Ao terceiro disco, a canadiana Feist chegou à primeira divisão e marcou o seu território: música acessível para pessoas inteligentes e sensíveis
Leslie Feist é uma daquelas indie darlings que vai aparecendo e desaparecendo, seja através do seu trabalho a solo ou em projectos quase comunitários, como os também canadianos Broken Social Scene. Na verdade, acaba por ser um tesouro nacional do indie desse país, ainda que a sua carreira de toca e foge com o grande público tenha impedido o reconhecimento que, aqui e ali, mostrou merecer.
A maior prova é The Reminder, de 2007, o seu terceiro disco a solo, num percurso que, de alguma forma, foi subindo até atingir aí o seu pico. De uma artista relativamente osbcura da cena de Toronto (onde chegou a colaborar com Peaches) até aos grandes palcos mundiais levou alguns anos, mas parecia ter vindo do nada. De repente, Feist estava em todo o lado. Melhor ainda: muita gente conhecia as músicas deste álbum; e as pessoas fixes conheciam quem ela era.
Como sempre, tudo se resume às canções, com um ligeiro contributo do timing. Este era perfeito, aquelas atingiram em 2007 o equilíbrio que é a grande força da canadiana: consegue fazer música pop acessível mas de qualidade, sempre com algo que agrada a várias sub-tribos e sensibilidades, mas mantendo uma voz muito própria.
The Reminder foi levado ao colo por alguns singles fortíssimos que continuam a estar entre as suas músicas mais conhecidas. Mesmo quem não sabe quem é a autora, já ouviu “1234”, “I feel it all” ou “My moon my man”. Estes e outros temas acabaram por invadir as coffee-shops trendy de todo o mundo e atrair empresas, que os transformaram em banda-sonora de anúncios. “1234”, por exemplo, explodiu quando foi escolhido pela Apple para uma gigantesca campanha de promoção seu (então) revolucionário iPod Nano. A música de Feist, sobretudo a deste disco mas não só, estava mesmo a pedi-las. É agradável e acessível mas não é fácil nem descartável, tendo sempre elementos de grande elegância e sofisticação, mesmo quando são – o que acontece muito – subtis.
É claro que há, neste disco, muitos outros pontos de interesse, para além desses singles. O arranque lindíssimo e acústico dá-se com “So sorry”, ou a bucólica “The Park”, com a beleza e o abandono que comunga com Cat Power um certo pedigree indie que é delicioso.

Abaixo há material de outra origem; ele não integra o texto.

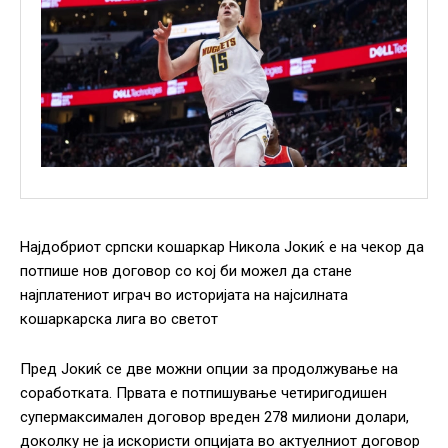
Најдобриот српски кошаркар Никола Јокиќ е на чекор да
потпише нов договор со кој би можел да стане
најплатениот играч во историјата на најсилната
кошаркарска лига во светот
Пред Јокиќ се две можни опции за продолжување на
соработката. Првата е потпишување четиригодишен
супермаксимален договор вреден 278 милиони долари,
доколку не ја искористи опцијата во актуелниот договор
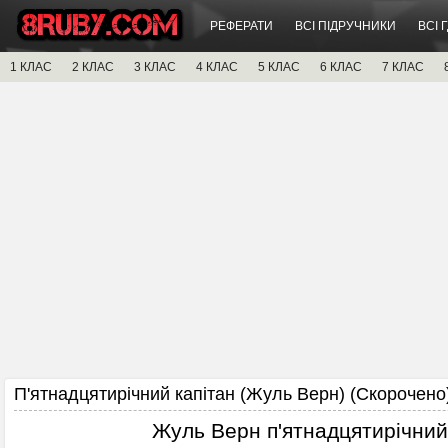
РЕФЕРАТИ
ВСІ ПІДРУЧНИКИ
ВСІ 
1 КЛАС
2 КЛАС
3 КЛАС
4 КЛАС
5 КЛАС
6 КЛАС
7 КЛАС
П'ятнадцятирічний капітан (Жуль Верн) (Скорочено
Жуль Верн п'ятнадцятирічний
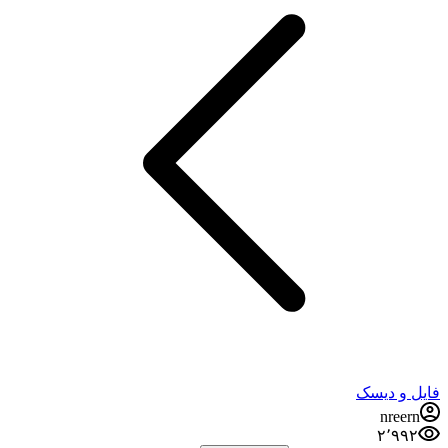
فایل و دیسک
nreern
۲٬۹۹۲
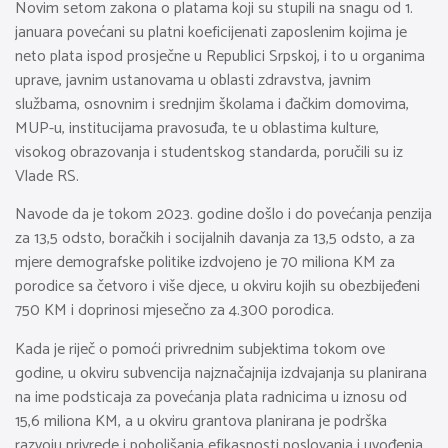
Novim setom zakona o platama koji su stupili na snagu od 1.
januara povećani su platni koeficijenati zaposlenim kojima je
neto plata ispod prosječne u Republici Srpskoj, i to u organima
uprave, javnim ustanovama u oblasti zdravstva, javnim
službama, osnovnim i srednjim školama i đačkim domovima,
MUP-u, institucijama pravosuđa, te u oblastima kulture,
visokog obrazovanja i studentskog standarda, poručili su iz
Vlade RS.
Navode da je tokom 2023. godine došlo i do povećanja penzija
za 13,5 odsto, boračkih i socijalnih davanja za 13,5 odsto, a za
mjere demografske politike izdvojeno je 70 miliona KM za
porodice sa četvoro i više djece, u okviru kojih su obezbijeđeni
750 KM i doprinosi mjesečno za 4.300 porodica.
Kada je riječ o pomoći privrednim subjektima tokom ove
godine, u okviru subvencija najznačajnija izdvajanja su planirana
na ime podsticaja za povećanja plata radnicima u iznosu od
15,6 miliona KM, a u okviru grantova planirana je podrška
razvoju privrede i poboljšanja efikasnosti poslovanja i uvođenja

Ou a lenta sofisticação nocturna de “The Water”, marcada por teclados subtis e aquela voz que tanto é límpida como nos traz o arranhão de alguém que está vivo.
“Past in Present”, por seu lado, é o mais próximo que o disco está de um indie rock, lembrando aqui e ali os compatriotas Arcade Fire, com menos pompa e mais discrição. The Reminder é ainda a casa da lindíssima “Limit to your love”, escrita em parceria com Chilly Gonzales, e que viria anos mais tarde a conhecer uma também excelente versão por parte de James Blake. “Brandy Alexander” é outra faixa curiosa, casando uma certa estranheza inicial (cortesia dos arranjos, sempre subtis mas sempre originais) com uma lindíssima melodia clássica. Já “Honey Honey” podia fazer parte da banda sonora de um filme de Spike Jonze, enquanto o fecho, com “How my heart behaves” lembra as arpas de Bjork ao serviço de um dueto tocante.
The Reminder fartou-se de vender e levou mesmo Leslie Feist a precisar de se afastar para se situar no mundo. Desde então lançou vários discos, bem recebidos pela crítica mas largamente ignorados pelo grande público. Nunca mais voltou a atingir, desta forma, a síntese perfeita entre acessibilidade pop, bom gosto e sofisticação nos arranjos e na produção. Um disco íntimo, feminino nas suas múltiplas vertentes: por vezes festivo, por vezes recolhido, que tem dias de optimismo e outros de tristeza abandonada. Como todos nós.
Como escrevia Miguel Esteves Cardoso, sem qualquer desgosto, na sua “Escrítica Pop”, “como as borboletas, a música pop tem uma vida de três dias”. O escritor admitia algumas – raríssimas – excepções, e creio que estamos perante uma delas. A pop, arte fútil e de consumo fácil, não tem de ser fútil e de consumo fácil e, sobretudo, não tem de ser básica nem má. The Reminder é uma das provas, pronta para ser apresentada, tantos anos depois, perante o tribunal do tempo.